[E]ven though men as well as women in uniform are victims of sexual assault, public concern has chiefly focused on the women. It is concern over them and their willingness to come forward without fear of retaliation that has given the reform issue such potency. As a practical matter, if a parallel system is created for the disposition of sex offenses, that system will be understood as having been created chiefly for the benefit of women in uniform. Congress will, in effect, have created “pink courts” — courts for women.
Creating “pink courts” will destroy unit cohesion. It is difficult to imagine a surer way of turning back the clock on all the progress our country has made in integrating women in uniform, including opening occupational specialties, admission to the service academies, qualification as pilots of warplanes and commanders of naval ships and Coast Guard cutters, and promotion to flag and general officer ranks.

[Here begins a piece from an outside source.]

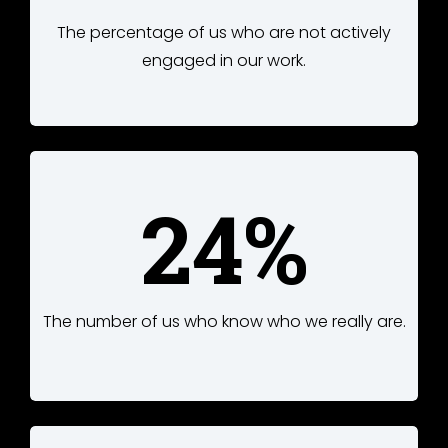
The percentage of us who are not actively
engaged in our work.
24%
The number of us who know who we really are.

In this connection, on June 7, 2021, Justice Sotomayor, joined by Justices Breyer and Kavanaugh, noted the following in a statement respecting the denial of certiorari in National Coalition for Men v. Selective Service System: No. 20-928:
Beginning in 1991, thousands of women have served with distinction in a wide range of combat roles, from operating military aircraft and naval vessels to participating in boots-on-the-ground infantry missions. See Brief for Modern Military Association of America et al. as Amici Curiae 11–18. Women have passed the military’s demanding tests to become U. S. Army Rangers, Navy SEALs, and Green Berets. See Brief for General Michael Hayden et al. as Amici Curiae 11–13. As of 2015, there are no longer any positions in the United States Armed Forces closed to women. See Memorandum from Secretary of Defense to Secretaries of the Military Departments et al. Re: Implementation Guidance for the Full Integration of Women in the Armed Forces 1 (Dec. 3, 2015).